7. The measurement device according to claim 1, wherein

said sensor is an optical line sensor including a light receiver receiving light emitted by a light source, for detecting the degree of bending of said linear body by detecting a position at which a quantity of light received by said light receiver decreases as said linear body cuts off the light emitted by said light source.

8. The measurement device according to claim 1, comprising a plurality of said sensors, wherein

said conversion circuit converts said degree of bending detected by said plurality of sensors into compressive force and pulling force applied to said linear body.

9. The measurement device according to claim 1, comprising at least one of a visualizing instrument for displaying compressive force and pulling force resulting from conversion by said conversion circuit and an auralizing instrument for converting compressive force and pulling force resulting from conversion by said conversion circuit into voice and sound.

10. The measurement device according to claim 1, wherein

said linear body is a linear medical appliance for insertion in a vessel in a body.

11. A measurement device for measuring compressive force and pulling force in a direction of a longitudinal axis applied to a linear body having flexibility, comprising:

a sensor for detecting a degree of bending of said linear body; and

said through hole being formed such that the degree of bending of said linear body increases when compressive force is applied to said linear body as compared with when compressive force and pulling force are not applied to said linear body and such that the degree of bending of said linear body decreases when said pulling force is applied to said linear body as compared with when compressive force and pulling force are not applied to said linear body.

12. A medical device comprising the measurement device according to any one of claims 1 to 11.

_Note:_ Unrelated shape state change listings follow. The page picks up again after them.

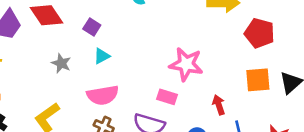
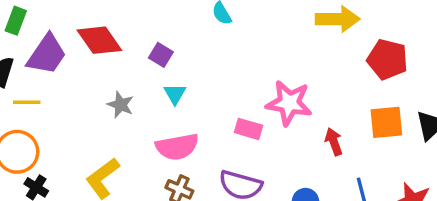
cyan triangle: (102, 56) -> (175, 94), turned -30
pink rectangle: (167, 97) -> (248, 129), moved
red arrow: (219, 105) -> (334, 142), moved

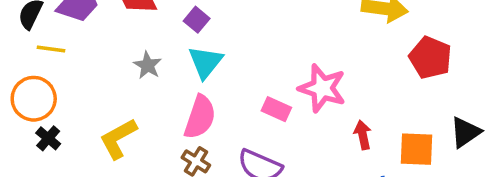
cyan triangle: (175, 94) -> (205, 62), size x1.5
orange square: (386, 122) -> (417, 149), moved
pink semicircle: (177, 147) -> (200, 117), turned -69

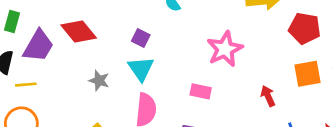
purple square: (197, 20) -> (141, 38), moved
pink star: (322, 88) -> (225, 49), moved, turned -30
orange square: (417, 149) -> (307, 74), moved

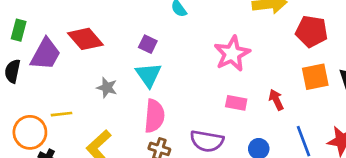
yellow line: (26, 85) -> (61, 114), moved
pink rectangle: (201, 91) -> (236, 103), moved

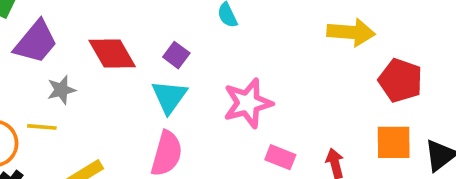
red diamond: (85, 39) -> (112, 54), moved
pink star: (232, 54) -> (248, 103), moved
gray star: (107, 88) -> (61, 90), moved, turned 30

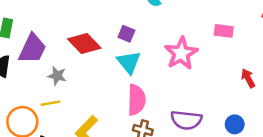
gray star: (61, 90) -> (57, 76), turned -30
pink rectangle: (280, 157) -> (224, 31), moved

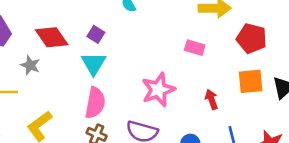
pink star: (181, 53) -> (158, 90), moved
gray star: (57, 76) -> (30, 65), moved

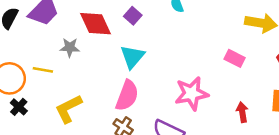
purple square: (96, 34) -> (133, 16), moved
gray star: (30, 65) -> (70, 47), turned -30

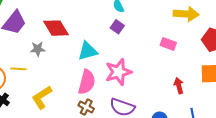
purple square: (133, 16) -> (117, 27), moved
cyan triangle: (132, 57) -> (88, 51), turned 40
pink star: (192, 93) -> (118, 72), moved

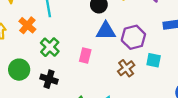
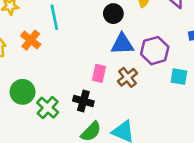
green cross: (50, 47) -> (48, 108), moved
brown cross: (126, 68) -> (127, 77), moved
black cross: (49, 79) -> (83, 101), moved

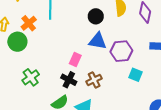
brown cross: (127, 77) -> (94, 80), moved
green circle: (23, 92) -> (17, 42), moved
black cross: (83, 101) -> (69, 80), moved

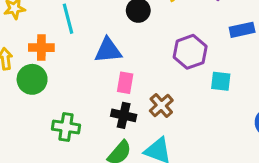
orange cross: (29, 23) -> (41, 48), turned -35
blue triangle: (98, 41) -> (108, 50), moved
green cross: (31, 77) -> (66, 127), turned -30

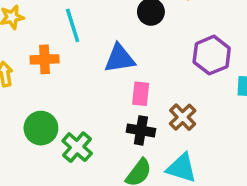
green circle: (32, 79) -> (41, 128), moved
green cross: (66, 127) -> (77, 147), turned 36

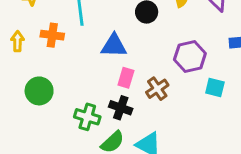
brown cross: (183, 117) -> (157, 89), moved
green cross: (77, 147) -> (87, 117), moved, turned -35

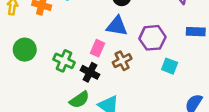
blue triangle: (114, 46) -> (117, 26), moved
green cross: (87, 117) -> (64, 61), moved

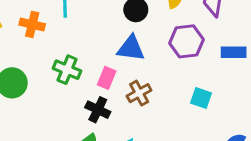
purple hexagon: (152, 38) -> (186, 41), moved
green cross: (64, 61) -> (67, 70), moved

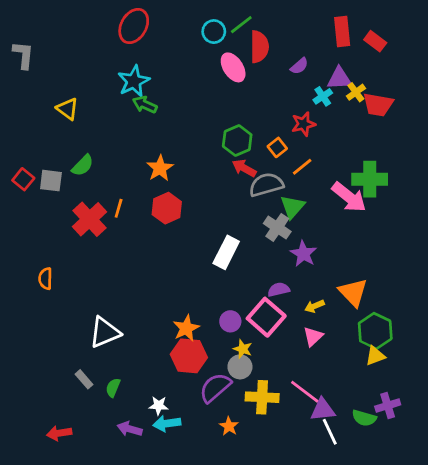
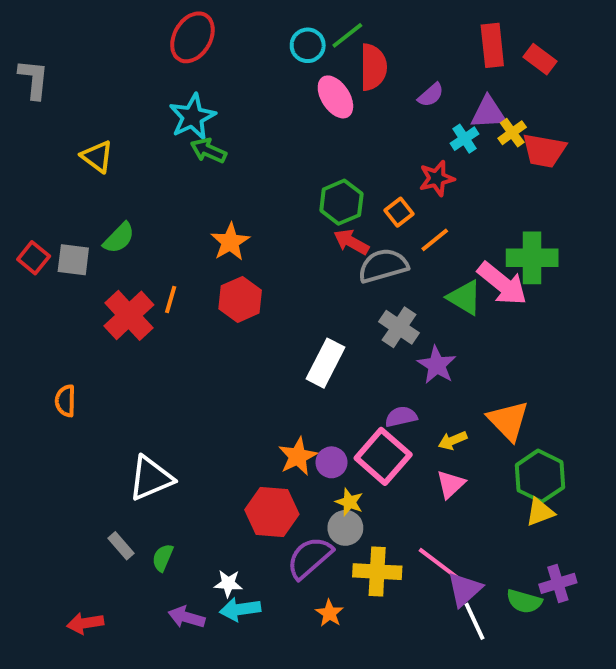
green triangle: (292, 207) -> (465, 298), moved, turned -40
orange star: (186, 328) -> (298, 456), moved
purple triangle: (323, 410) -> (465, 589), turned -36

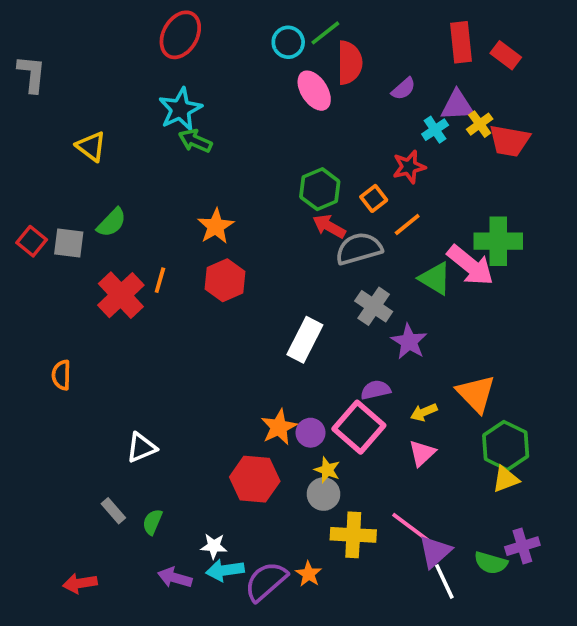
white triangle: (151, 478) -> (141, 448), size x0.7
purple semicircle: (310, 558) -> (266, 581), moved

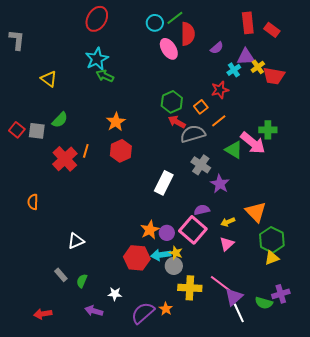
green cross: (498, 241) -> (268, 130), size x0.7
cyan arrow: (225, 570) -> (161, 255), moved

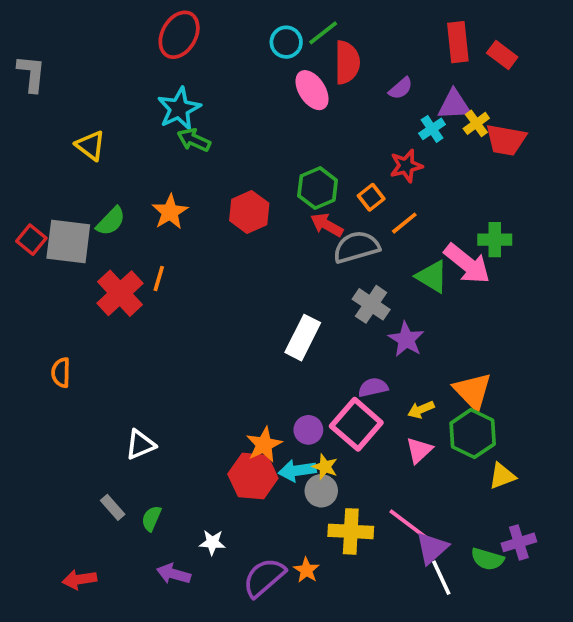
orange star: (116, 122) -> (170, 212), moved
gray square: (37, 131) -> (68, 242), size x1.5
red hexagon: (121, 151) -> (249, 212), moved
orange star: (150, 230) -> (264, 445), moved
green hexagon: (272, 240) -> (473, 434), moved

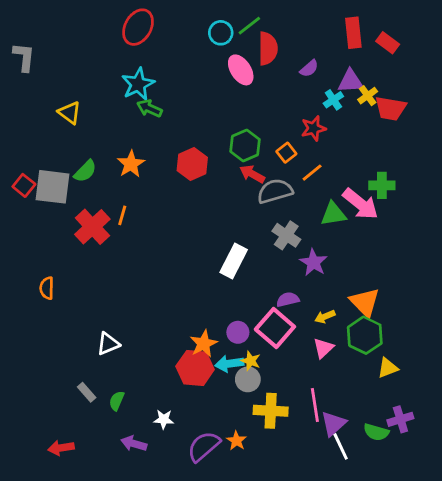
green triangle: (432, 277) -> (333, 214), turned -40
pink line: (408, 524) -> (315, 405), turned 44

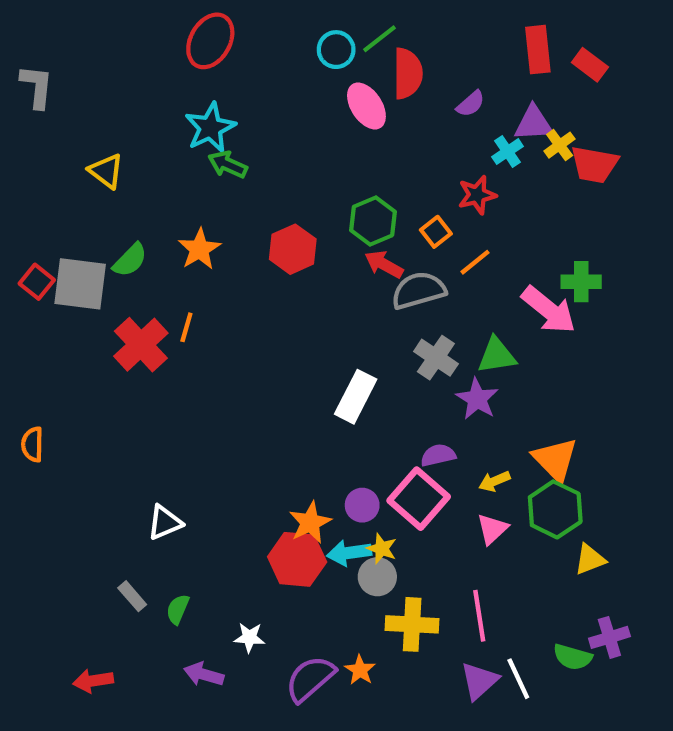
green triangle: (333, 214) -> (497, 355), moved
orange semicircle: (47, 288) -> (32, 444), moved
purple triangle: (333, 424) -> (479, 681), moved

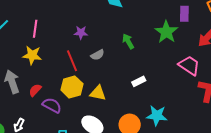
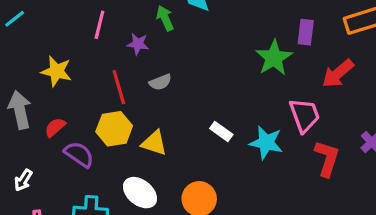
pink line: (35, 29) -> (99, 25), moved
green arrow: (128, 41) -> (165, 18), moved
pink trapezoid: (189, 66) -> (304, 115), turned 30
white rectangle: (139, 81) -> (221, 132), turned 56
cyan star: (157, 116) -> (266, 143), moved

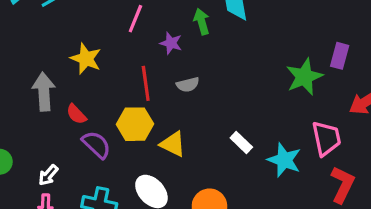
red semicircle: (55, 127) -> (76, 114), turned -100
white arrow: (23, 180) -> (48, 175), moved

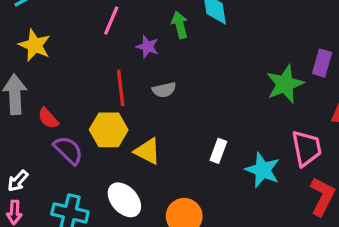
yellow star: (86, 59) -> (35, 45), moved
white rectangle: (241, 143) -> (218, 151), turned 65

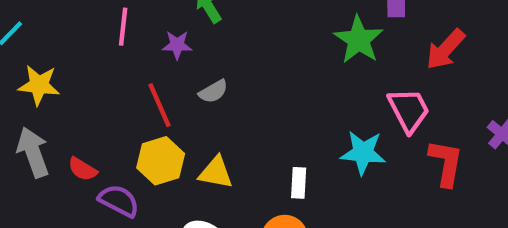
white rectangle: (218, 151) -> (299, 183), moved

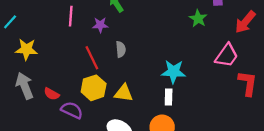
green star: (359, 40) -> (198, 19), size x0.7
gray semicircle: (213, 91) -> (121, 49), turned -63
pink trapezoid: (409, 110) -> (227, 56), turned 65
cyan star: (363, 153) -> (173, 72), moved

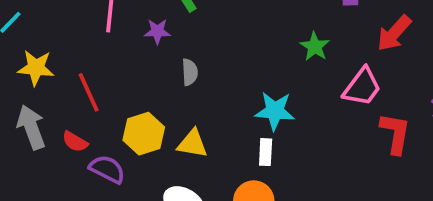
green star: (198, 19) -> (315, 47), moved
red line: (92, 58) -> (89, 92), moved

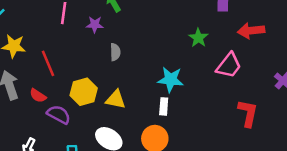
red arrow: (394, 33) -> (251, 31), turned 40
red L-shape: (395, 133) -> (248, 113), moved

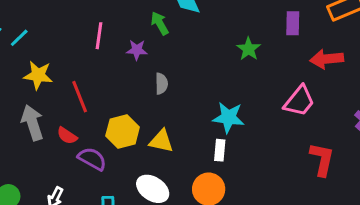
green star: (198, 38) -> (249, 49), moved

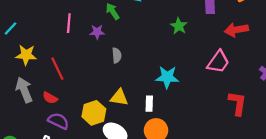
yellow hexagon: (123, 131) -> (94, 113), moved
white rectangle: (220, 150) -> (149, 104), moved
purple semicircle: (92, 159) -> (58, 121), moved

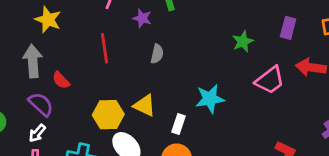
pink trapezoid: (218, 62) -> (270, 80), moved
red line: (57, 69) -> (104, 48), moved
cyan star: (167, 77) -> (210, 99), turned -30
purple semicircle: (58, 121) -> (41, 104), moved

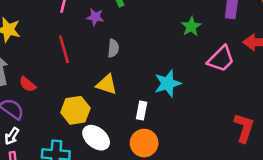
yellow triangle: (145, 105) -> (107, 85), moved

13. A training device comprising the measurement device according to any one of claims 1 to 11.

14. A measurement method of measuring compressive force and pulling force in a direction of a longitudinal axis applied to a linear body having flexibility, comprising the steps of:

inserting said linear body into a through hole formed to allow bending of said linear body in an arc shape therein and variation in degree of bending of said linear body in accordance with said compressive force and said pulling force;

detecting a degree of bending of said linear body; and

converting detected said degree of bending into a signal indicating compressive force and pulling force applied to said linear body based on prescribed correlation between the degree of bending of said linear body in said through hole and compressive force and pulling force.